ECLI:NL:RBDHA:2020:718
Rechtbank Den Haag
- Mondelinge uitspraak
- B.F.Th. de Roos
- Rechtspraak.nl
Asielaanvraag en overdracht aan Luxemburg in het kader van de Dublinverordening
In deze zaak heeft de Rechtbank Den Haag op 16 januari 2020 uitspraak gedaan in een asielprocedure waarbij de eiser, een vreemdeling, zijn asielaanvraag had ingediend. De staatssecretaris van Justitie en Veiligheid, als verweerder, had de aanvraag niet in behandeling genomen omdat Luxemburg verantwoordelijk was voor de behandeling op basis van de Dublinverordening. Eiser heeft beroep ingesteld tegen dit besluit. Tijdens de zitting op 16 januari 2020 is eiser niet verschenen, maar de verweerder was vertegenwoordigd door zijn gemachtigde.
De rechtbank heeft in haar overwegingen vastgesteld dat er geen geschil bestaat over de verantwoordelijkheid van Luxemburg voor de asielaanvraag van eiser. De kern van het geschil lag in de vraag of de overdracht aan Luxemburg een reëel risico op een aanzienlijke en onomkeerbare achteruitgang van de gezondheid van eiser met zich meebracht, gezien zijn medische situatie. Eiser had gesteld dat hij medische klachten had en dat hij in Luxemburg behandeld was, maar de rechtbank oordeelde dat hij niet voldoende bewijs had geleverd om aan te tonen dat de overdracht aan Luxemburg schadelijk zou zijn voor zijn gezondheid.
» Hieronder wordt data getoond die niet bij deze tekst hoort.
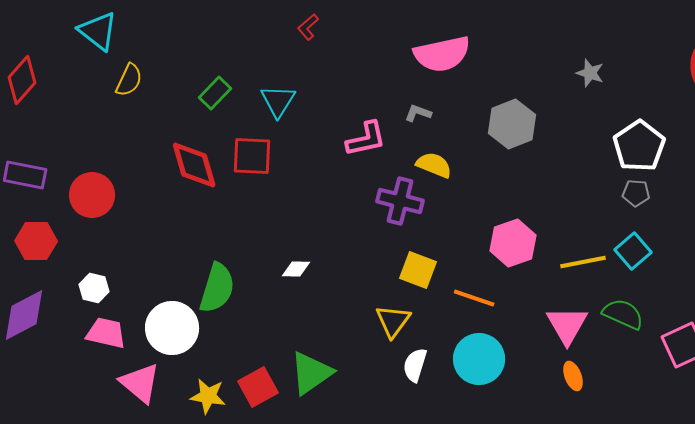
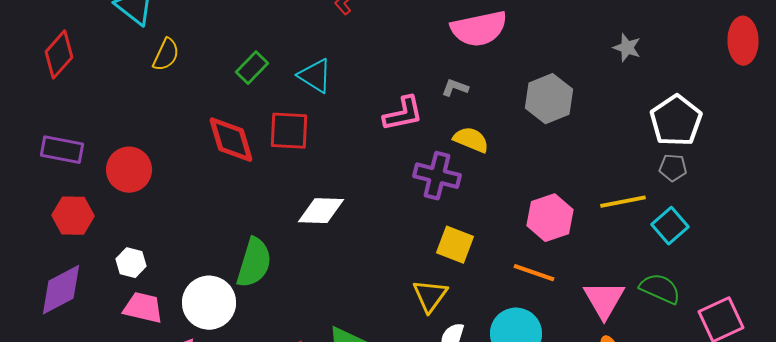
cyan triangle: (278, 101) -> (315, 76), turned -30
yellow line: (583, 262) -> (623, 202), moved
white diamond: (296, 269) -> (321, 211), moved, size x1.6
orange line: (474, 298) -> (534, 273), moved

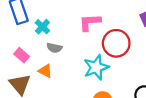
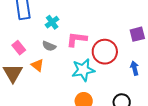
pink L-shape: (90, 22) -> (77, 39), moved
cyan cross: (42, 27) -> (52, 22), moved

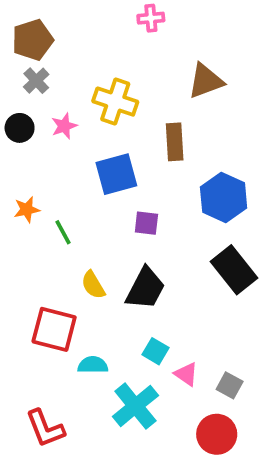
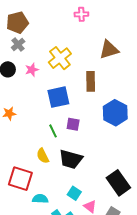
yellow cross: (115, 102) -> (60, 58), turned 30
green line: (63, 232) -> (53, 131), moved
black rectangle: (234, 270) -> (118, 183), moved
black trapezoid: (145, 288) -> (71, 159), turned 75

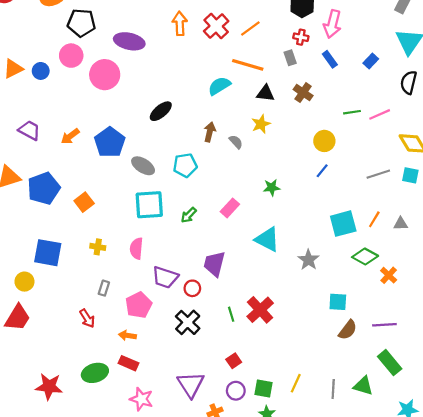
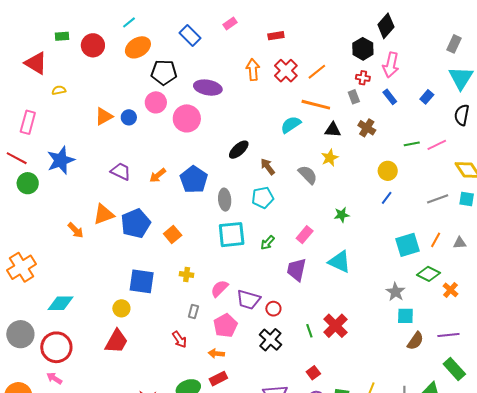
brown arrow: (210, 132) -> (268, 167), moved, turned -48
gray semicircle: (236, 142) -> (308, 175), size x1.5
gray ellipse: (143, 166) -> (225, 200), turned 55
pink semicircle: (136, 248) -> (219, 289), moved, turned 42
gray star: (309, 260) -> (395, 292), moved
purple trapezoid: (214, 264) -> (297, 270), moved
red rectangle: (129, 363) -> (218, 379), turned -48

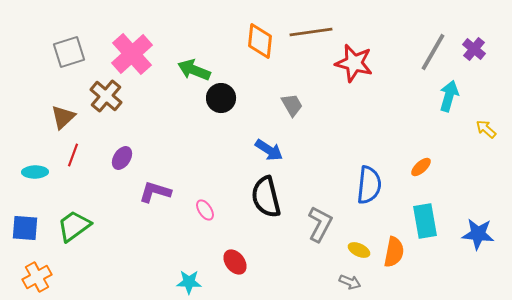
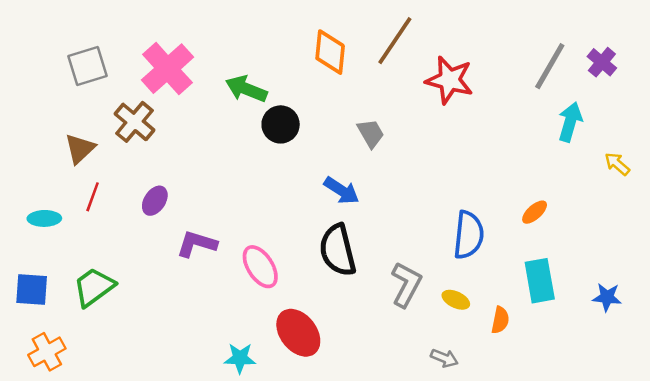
brown line: (311, 32) -> (395, 41), turned -48
pink ellipse: (205, 210) -> (260, 267), size x1.6
blue star: (478, 234) -> (607, 297), size x0.7
yellow ellipse: (359, 250) -> (456, 300), moved
orange semicircle: (394, 252) -> (500, 320), size x0.7
red ellipse: (235, 262) -> (298, 333), size x1.5

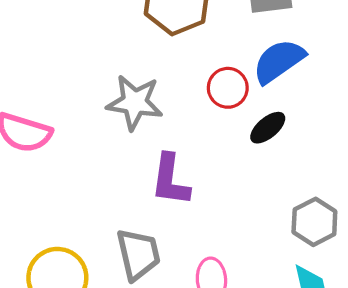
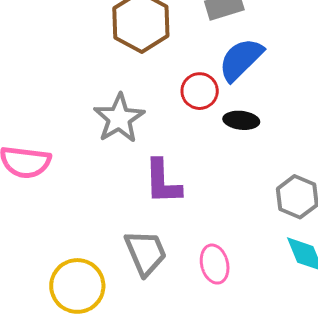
gray star: (135, 102) -> (119, 118), turned -30
black ellipse: (268, 128) -> (241, 120), turned 56

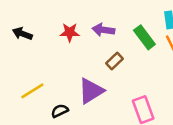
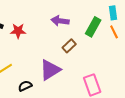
red star: (70, 32) -> (18, 31), moved
green rectangle: (144, 37) -> (93, 27), turned 66

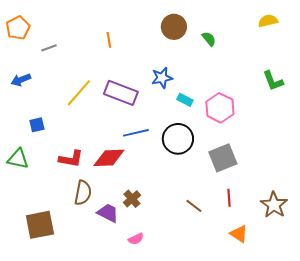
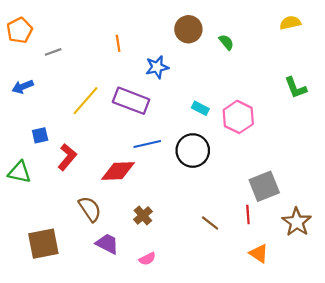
blue star: (162, 78) -> (157, 67), moved
gray square: (223, 158) -> (264, 186), moved
red L-shape: (71, 159) -> (67, 157), moved, turned -60
brown semicircle: (83, 193) -> (90, 209), turned -45
purple trapezoid: (108, 213) -> (107, 244), moved

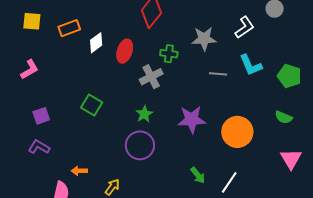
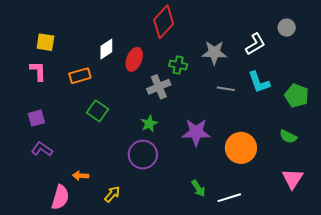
yellow square: (32, 21) -> (45, 42), moved
orange rectangle: (69, 28) -> (80, 76), moved
pink L-shape: (30, 69) -> (38, 71), turned -65
purple square: (41, 116) -> (36, 118), moved
white line: (229, 182) -> (229, 198), turned 35

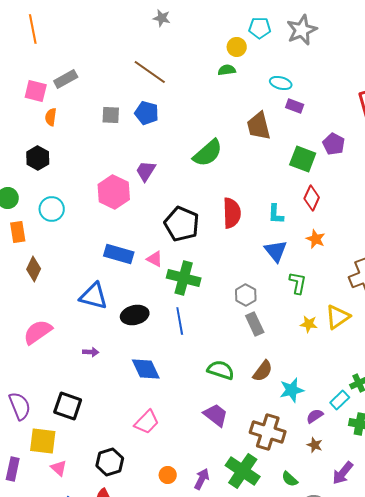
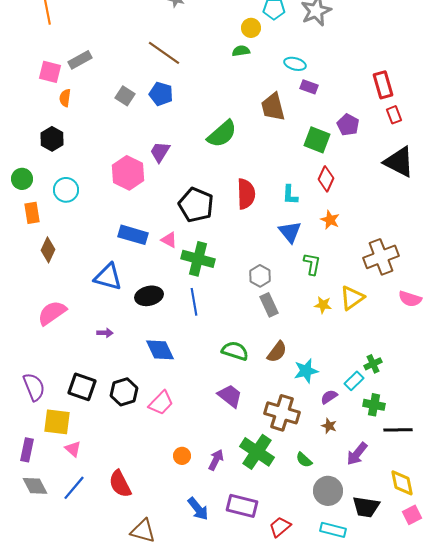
gray square: (111, 115) -> (125, 96), turned 30
black hexagon: (110, 462) -> (124, 392), moved

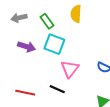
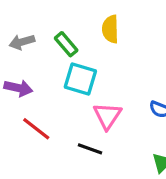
purple arrow: (26, 47) -> (18, 88), moved
red line: (25, 93) -> (36, 129), moved, turned 30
De rechtbank concludeerde dat verweerder op basis van het interstatelijk vertrouwensbeginsel mocht aannemen dat eiser in Luxemburg toegang zou krijgen tot de benodigde medische zorg. De rechtbank verklaarde het beroep ongegrond en er werd geen proceskostenveroordeling opgelegd. De uitspraak is openbaar gemaakt en er is een rechtsmiddel tegen deze uitspraak mogelijk binnen een week na bekendmaking.